• _TASK TO CARRY OUT_
Would you return each record that follows word for word, without its pictures?

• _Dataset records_
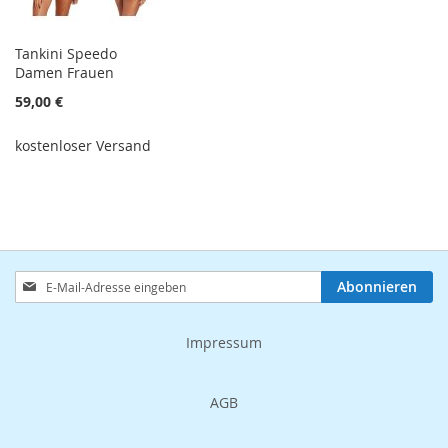
Tankini Speedo
Damen Frauen
59,00 €
kostenloser Versand
Anmeldung
Abonnieren
zum
Newsletter:
Impressum
AGB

• _SOLUTION_
Tankini Speedo
Damen Frauen
59,00 €
kostenloser Versand
Anmeldung
Abonnieren
zum
Newsletter:
Impressum
AGB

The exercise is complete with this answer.